It was a happy, peaceful time; something I couldn't have expected. I ate well, read important books, exercised regularly and felt my well-being climb. I didn't spend a day of those six months at steady work. Extended vacation? Maternity leave? Nope. Unemployment.
Most of us fear joblessness — but if you make the best of it, it can be a time for rejuvenation, self-improvement, and even a little fun. I don't think I'm alone. I've heard it confided in whispers that unemployment — despite the obvious downside — can carry unforeseen joys. Case in point: mine. I was miserable living in a depressing apartment in an ill-favored suburb, until I lost my equally distressing job.

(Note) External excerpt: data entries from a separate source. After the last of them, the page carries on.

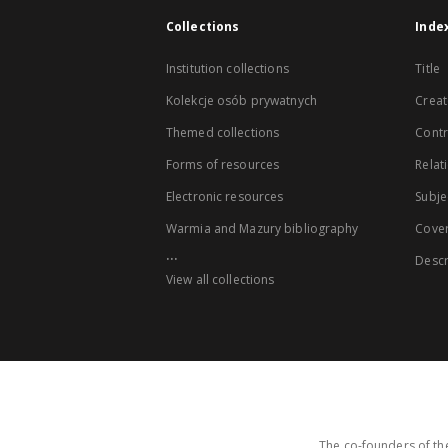
Collections
Inde
Institution collections
Title
Kolekcje osób prywatnych
Creat
Themed collections
Contr
Forms of resources
Relat
Electronic resources
Subje
Warmia and Mazury bibliography
Cove
...
Descr
View all collections
The co-founders of the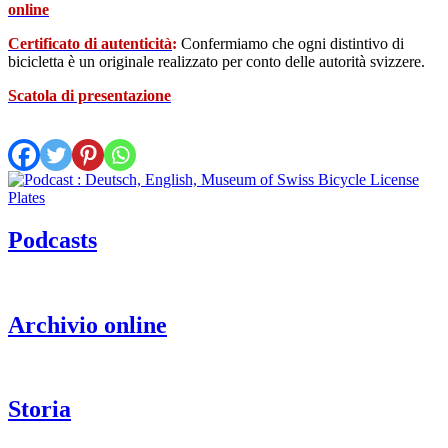
online
Certificato di autenticità
:
Confermiamo che ogni distintivo di
bicicletta è un originale realizzato per conto delle autorità svizzere.
Scatola di presentazione
Podcasts
Archivio online
Storia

That's when things took a turn for the better.
Of course, the big drawback to having no work is, you also have no money. Or, not enough to speak of. On the other hand, you do have time. Even if you're lucky enough to get interviews, even if you're spending a good portion of your week on rewriting and printing your resume, you have lots more time at home than ever before. I read books on developing a positive outlook and generally succeeding in life. I actually cleaned my stove as soon as something spilled on it. Cleaned the rest of my apartment, too.
I exercised during the time I used to spend rushing to get out the door. (The job that excused me had required a 7:30 a.m. arrival time.) I watched a classic sitcom in the afternoons. I cooked. Now, it's true I no longer enjoyed much of a food budget. But it's also true that I now had enough time most days to prepare a pot of lentil or split pea soup, a nutritional, and financial, bargain. I could bake bread, too.

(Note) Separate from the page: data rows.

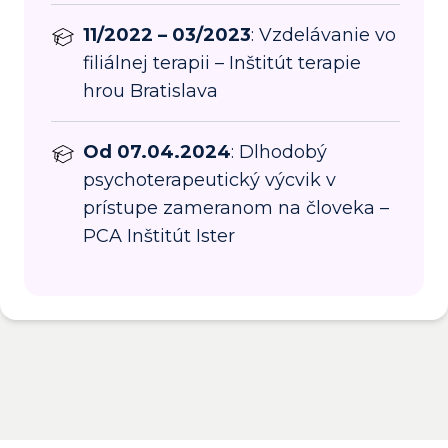
11/2022 – 03/2023
: Vzdelávanie vo
filiálnej terapii – Inštitút terapie
hrou Bratislava
Od 07.04.2024
: Dlhodobý
psychoterapeutický výcvik v
prístupe zameranom na človeka –
PCA Inštitút Ister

Toward the end, I was growing so tired of reconstituted peas and Cream of Wheat that, at least once I combined them just for a change. And I did resort to eating straight sugar once or twice (something I do not recommend if you are older than 26 — which I wasn't). But most of the time, I learned to make wise buying choices.

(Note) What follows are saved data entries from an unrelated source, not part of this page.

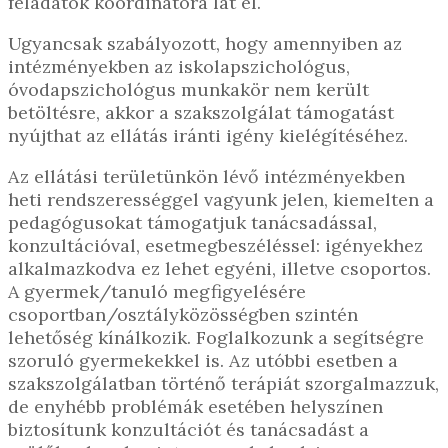
feladatok koordinátora lát el.
Ugyancsak szabályozott, hogy amennyiben az
intézményekben az iskolapszichológus,
óvodapszichológus munkakör nem került
betöltésre, akkor a szakszolgálat támogatást
nyújthat az ellátás iránti igény kielégítéséhez.
Az ellátási területünkön lévő intézményekben
heti rendszerességgel vagyunk jelen, kiemelten a
pedagógusokat támogatjuk tanácsadással,
konzultációval, esetmegbeszéléssel: igényekhez
alkalmazkodva ez lehet egyéni, illetve csoportos.
A gyermek/tanuló megfigyelésére
csoportban/osztályközösségben szintén
lehetőség kínálkozik. Foglalkozunk a segítségre
szoruló gyermekekkel is. Az utóbbi esetben a
szakszolgálatban történő terápiát szorgalmazzuk,
de enyhébb problémák esetében helyszínen
biztosítunk konzultációt és tanácsadást a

And I definitely learned first-hand about the generosity of my friends. On the last day of my job, I'd gotten into a fender bender on the way home. I was fine, but the car was nearly totaled. So I lost the use of my car for the week it spent in the shop. Oh, and I had little experience renting apartments. I didn't know who was sending the former tenant all those notices. I forwarded them and forgot about it. Care to guess the contents of the mystery mail? Electricity bills. I returned from that last workday to a dark dwelling. Even after my kindly landlord drove to Narragansett Electric in person to plead my case, the power would remain off for a full week. I was a plucky lass. (Must have been all those positive-attitude books.)
I started walking everywhere. Without electricity, I paid attention to when the sun set; read by a thoughtful neighbor's candelabra or by flashlight; got to sleep early and slept for eight hours. I continued to do so even after the power came back. After all, when you have absolutely nothing to spend on a social life, turning in early becomes a good idea. The gas stove still worked, though the refrigerator didn't. Bean soup and cooked cereal saved the day, though I couldn't save the leftovers.
Of course, unemployment benefits will run out, as will tolerance for poverty. I once found myself buying a postage stamp with change I fished out of my car, plus the dime from my phonograph needle. (It was back in the Reagan days, when a few of us did have CD players, kids, but they were still a novelty.) Sometimes, I felt ingenious, other times, simply depressed. My little brother visited at about this time and, when he asked where my dishwasher was, I said, "Rob, I'm poor." He answered, all innocence, "I feel awful for you."
With the next job came a steady paycheck... and an end to my healthful lifestyle, clean home and comparatively low stress level. But at least I learned that unemployment is survivable. Even, at times, enjoyable.